When the reserves X _t reach a value 1, spawning occurs and the reserves are reset to 0. Thus, X _t  = 1 is an absorbing state. This condition is enforced by the boundary condition (BC):

$$ \textnormal{BC }1:~~P(1,t) = 0. $$

The rate of spawning is the rate of transitions across the boundary at X _t  = 1:

$$ \begin{array}{lll} J(1,t) &=& ~h(1,t)~P(1,t) - \left.\frac{\partial }{\partial x}~D(x,t)~P(x,t)\right|_{x=1}\\ &=& - \left.\frac{\partial }{\partial x}~D(x,t)~P(x,t)\right|_{x=1}.\label{eqn:spawning_rate} \end{array} $$

(8)

Individuals that spawn reset their reserves to 0 and start allocating energy toward reproduction again. In other words, individuals undergoing transitions across X _t  = 1 are reintroduced into the system as individuals with X _t  = 0:

$$ \begin{array}{lll} \textnormal{BC }2:~~J(1,t) &=& J(0,t)~~\Rightarrow ~h(0,t)~P(0,t) \\&&- \left.\frac{\partial }{\partial x}~D(x,t)~P(x,t)\right|_{x=0}\\ &=& - \left.\frac{\partial }{\partial x}~D(x,t)~P(x,t)\right|_{x=1}, \end{array} $$

substituting from Eq. 8. The solution to Eq. 7 is computed by starting with a perfectly coherent collection of individuals, P(x,0) = 100δ(x). Equation 7 is solved numerically with boundary conditions BC1 and BC2 by discretization using the Crank–Nicholson method (Ascher and Petzold 1998).
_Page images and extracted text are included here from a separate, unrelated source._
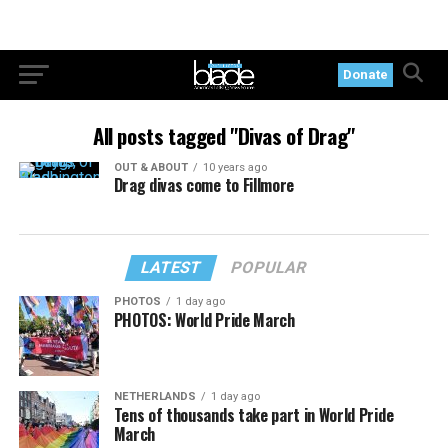
Donate
All posts tagged "Divas of Drag"
OUT & ABOUT
10 years ago
Drag divas come to Fillmore
LATEST
POPULAR
PHOTOS
1 day ago
PHOTOS: World Pride March
NETHERLANDS
1 day ago
Tens of thousands take part in World Pride
March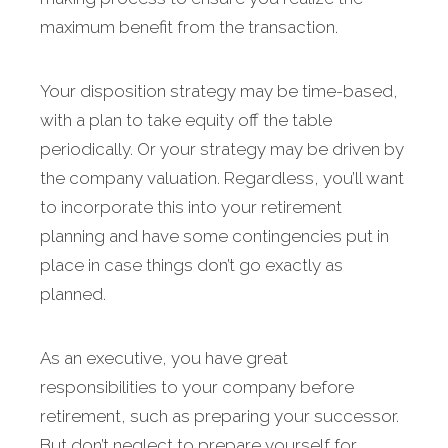
maximum benefit from the transaction.
Your disposition strategy may be time-based,
with a plan to take equity off the table
periodically. Or your strategy may be driven by
the company valuation. Regardless, you’ll want
to incorporate this into your retirement
planning and have some contingencies put in
place in case things don’t go exactly as
planned.
As an executive, you have great
responsibilities to your company before
retirement, such as preparing your successor.
But don’t neglect to prepare yourself for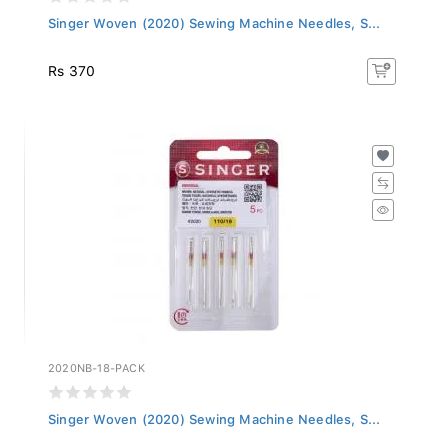
Singer Woven (2020) Sewing Machine Needles, S...
Rs 370
2020NB-18-PACK
Singer Woven (2020) Sewing Machine Needles, S...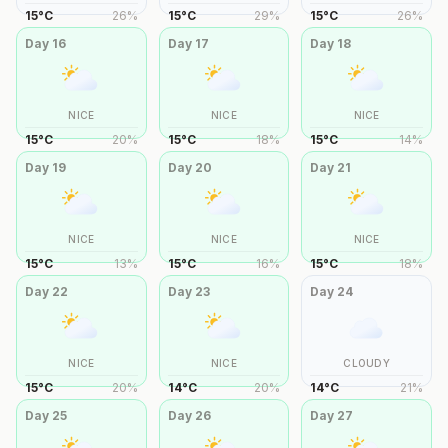
15
°
C
26
%
15
°
C
29
%
15
°
C
26
%
Day
16
Day
17
Day
18
NICE
NICE
NICE
15
°
C
20
%
15
°
C
18
%
15
°
C
14
%
Day
19
Day
20
Day
21
NICE
NICE
NICE
15
°
C
13
%
15
°
C
16
%
15
°
C
18
%
Day
22
Day
23
Day
24
NICE
NICE
CLOUDY
15
°
C
20
%
14
°
C
20
%
14
°
C
21
%
Day
25
Day
26
Day
27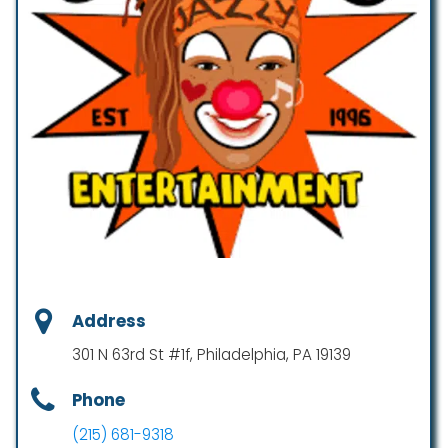
Address
301 N 63rd St #1f, Philadelphia, PA 19139
Phone
(215) 681-9318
We are interested in the asymptotic spawning patterns of the population after the transients have disappeared:

$$ F^{\infty}(t) = \lim_{t\rightarrow \infty} J(1,t). \label{eqn:firing_pattern} $$

(9)

The above equation achieves convergence with the periodicity of input driver if the spawning patterns are periodic, F ^∞(t + 1) = F ^∞(t). A sufficient condition for the solution J(1,t) to be periodic is that the drift and diffusion factors are periodic

$$ h(x,t+1) = h(x,t)~~\textnormal{and}~~D(x,t + 1) = D(x,t).\label{eqn:period_cond} $$

(10)

Under the above condition, it can be verified that Eq. 7 along with BC1 and BC2 are invariant and that P(x,t) and P(x,t + 1) are solutions to the same set of equations.
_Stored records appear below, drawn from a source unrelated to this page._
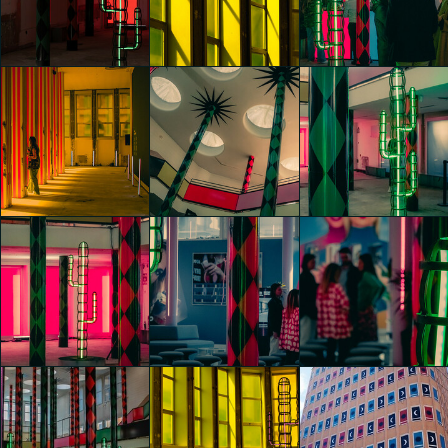
Nights" by
Nights" by
Nights" by
Agostino Iacurci
Agostino Iacurci
Agostino Iacurci
Riccardo Bertani
Riccardo Bertani
Samuele Paganotti
glo™ for art
glo™ for art
glo™ for art
presents "Dry
presents "Dry
presents "Dry
Days, Tropical
Days, Tropical
Days, Tropical
Nights" by
Nights" by
Nights" by
Agostino Iacurci
Agostino Iacurci
Agostino Iacurci
Samuele Paganotti
Samuele Paganotti
Caterina di Noia
glo™ for art
glo™ for art
glo™ for art
presents "Dry
presents "Dry
presents "Dry
Days, Tropical
Days, Tropical
Days, Tropical
Nights" by
Nights" by
Nights" by
Agostino Iacurci
Agostino Iacurci
Agostino Iacurci
Caterina di Noia
Caterina di Noia
Caterina di Noia
glo™ for art
glo™ for art
glo™ for art
presents "Dry
presents "Dry
presents "Dry
Days, Tropical
Days, Tropical
Days, Tropical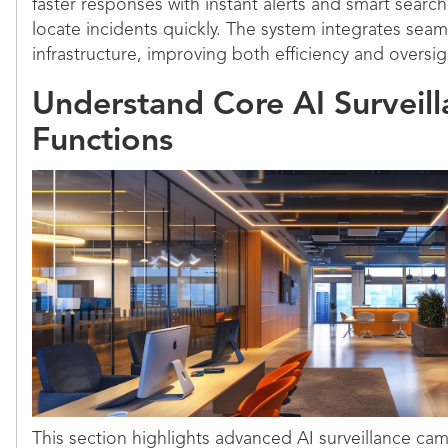
faster responses with instant alerts and smart search
locate incidents quickly. The system integrates seaml
infrastructure, improving both efficiency and oversig
Understand Core AI Surveil
Functions
This section highlights advanced AI surveillance ca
Appendix C: Entrainment under purely time-dependent allocation and maintenance

Bioenergetic models with only time dependence, i.e., f(X _t ,t) = f(t) and λ(X _t ,t) = λ(t), are governed by the following equation derived from Eq. 6 in the absence of noise

$$ dX_t = h(t)~dt = \lambda (t)~S_t~dt, $$

where h(t + 1) = h(t) and h(t) > 0. The right-hand side is periodic by our choice of allocations and can therefore be always written as sum of two periodic terms h _z (t) and h _nz (t) such that

$$ \int_0^1 h_z(\tau) d\tau = 0 ~~ {\textnormal{and}} ~~ \int_0^{1} h_{nz} (\tau) d\tau = I, ~I>0. $$

To achieve a r:q mode-lock, i.e., q firings in r cycles of the input,

$$ \int_0^q dX_t = \int_0^r h(t)~dt~\Rightarrow ~q = r~\int_0^1 h_{nz}(t), $$

utilizing the independence of the allocation strategy on the reserve level X _t . This is equivalent to a condition on h _nz (t) for each allocation strategy. Thus, to achieve a r:1 mode-lock, we get conditions of the form T ₀ = G(r, α, P′), where P′ represents other model parameters, for each model and allocation strategy. However, the set of parameter values T ₀ satisfying these conditions is, in general, a set of measure zero for a given set of parameter values. In other words, perfect matching of the parameters of the model and the driving signal is necessary for achieving the required entrainment. Therefore, entrainment in such scenarios lacks robustness and the addition of the noise perturbs the system away from these optimal parameter values; we corroborate this fact with simulations in the “Simple reserve accumulator” section.